Llega el niño del colegio el lunes por la tarde y le pregunta a su madre qué hay para almorzar. Ella dice que “arroz con pollo” y el hijo brinca como si acabara de anotar un gol a estadio lleno y grita celebrando: “¡Arroz con pollo!” Al día siguiente, la noticia de que hay arroz con pollo desata nuevamente la euforia del menor. Aunque el miércoles ocurre algo similar, ya el jueves es obvio que el entusiasmo por el arroz con pollo ha decaído. El viernes, el plato es recibido con indiferencia, el sábado con desgano y el domingo con franca hostilidad.
Al volver del colegio el lunes siguiente, tan pronto como su madre abre la puerta, el niño pregunta qué hay de almuerzo. La mamá le susurra la respuesta al oído. Y el niño llena sus pulmones y salta jubiloso: “¡Arroz con pollo!”
Ahora que estamos por comenzar un nuevo año, ¿somos el niño del relato? Hemos pasado antes por aquí. Conocemos bien el circuito, sus curvas, sus pendientes, la efímera recta del final. Le hemos dado ya tantas vueltas que ni la incómoda sensación de que es el juego el que nos juega desconcierta como antes.
Y aquí vamos de nuevo. Vuelve la Tierra a acercarse al Sol, completando otra elipsis, y nosotros, elevando la copa, contando las doce uvas, ¿alrededor de qué orbitamos?

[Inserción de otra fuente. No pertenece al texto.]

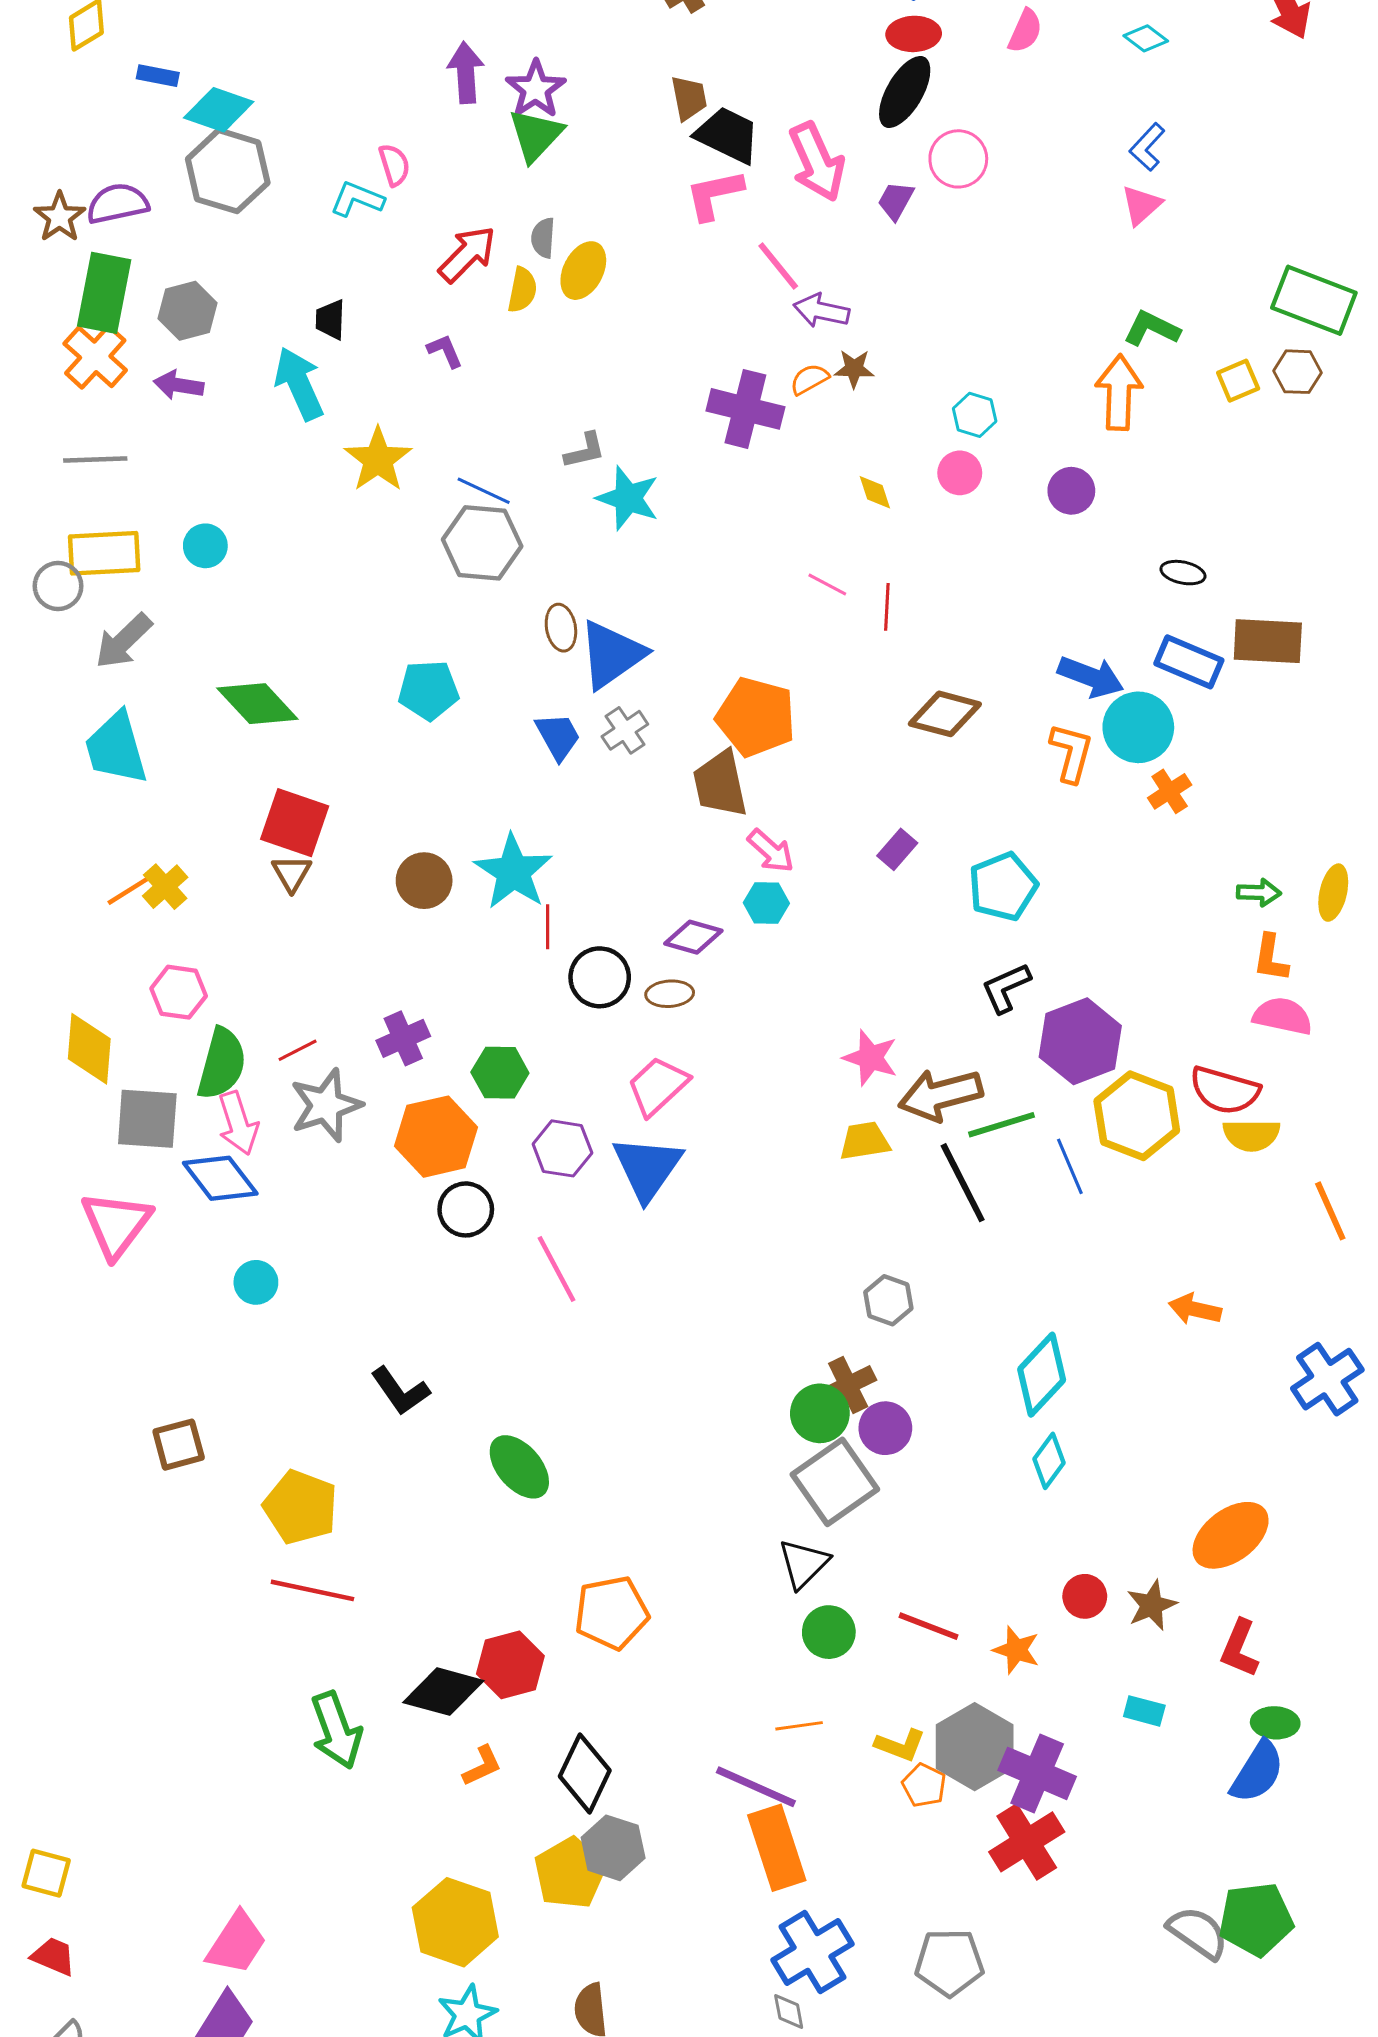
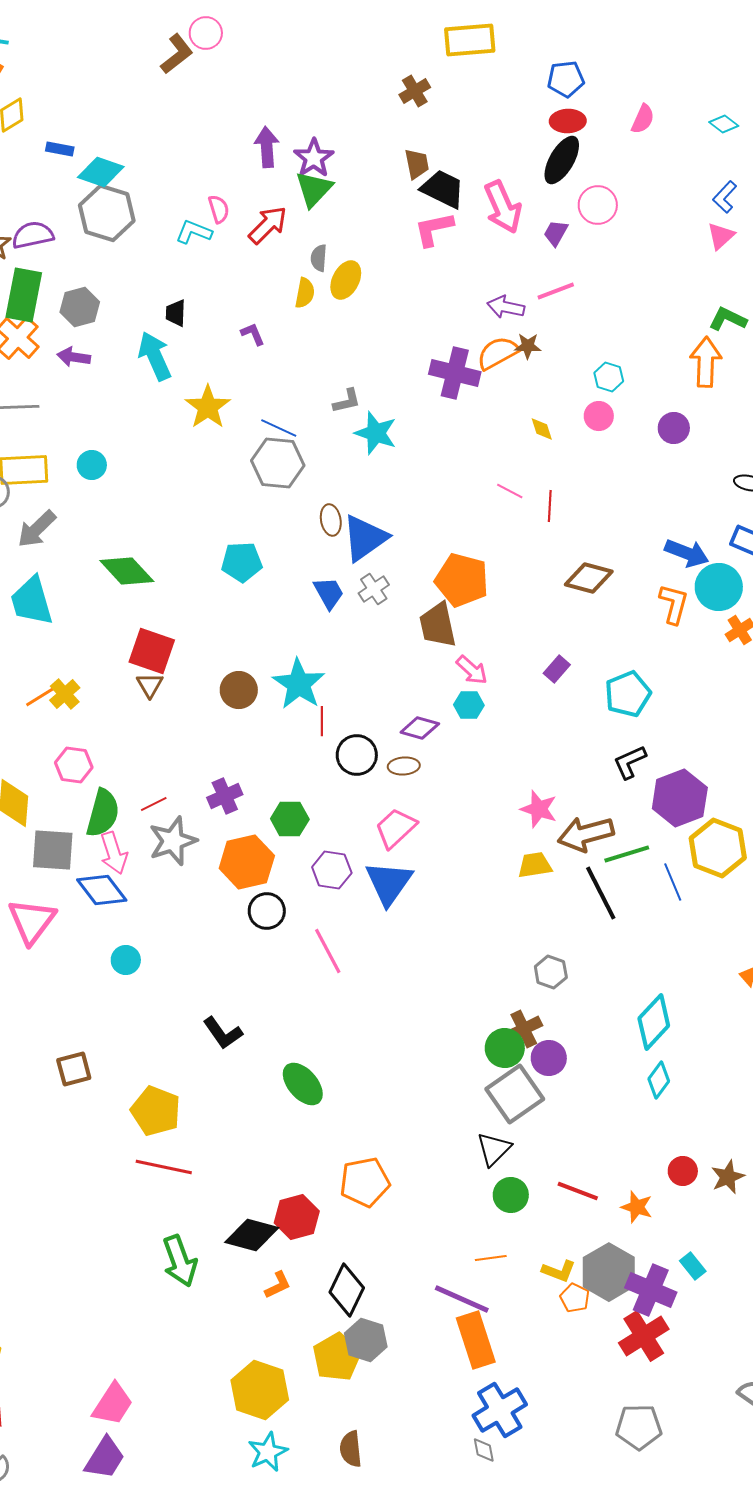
red arrow: (467, 254) -> (268, 225), moved
pink line: (778, 266) -> (556, 291), moved, turned -72
orange semicircle: (809, 379) -> (498, 353), size x1.6
cyan rectangle: (1144, 1711) -> (693, 1266), moved, turned 36
gray pentagon: (949, 1962) -> (639, 1427), moved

Está claro que acostumbramos interpretar la Navidad como un evento familiar de intercambio de regalos y estallido de cohetes más que como una festividad propiamente religiosa. No celebramos en verdad el nacimiento del Niño Dios. Pero tampoco escapamos del todo a la poderosa influencia simbólica del Niño. Aunque no miremos las cosas con ojos religiosos, sabemos lo que ocurre con nosotros al presenciar el asombro genuino de una niña al rasgar el papel de regalo.
Reconocemos esa sensación que hace tanto descontinuamos. La Navidad tal cual la practicamos desemboca en la involuntaria constatación de la muerte de nuestro niño. Y entonces, pedimos otra ración de pavo y aplaudimos el colorido florecer de los fuegos artificiales, que no tarda en desvanecerse.
Y así llegamos otra vez al fin del juego, al último episodio de nuestra enésima temporada. Pero a diferencia de la Navidad o de las Fiestas Patrias, esta festividad no sirve como pretexto para ninguna otra cosa. Solo puede ser lo que es: el final y el comienzo. Conocemos bien el circuito, sus curvas, sus pendientes, la efímera recta del final. Y aun así, ahí vamos. Quién sabe cómo venga la mano. O cómo la juguemos.
Regresando a la casa, de vuelta del colegio, quién sabe lo que pueda haber de almuerzo.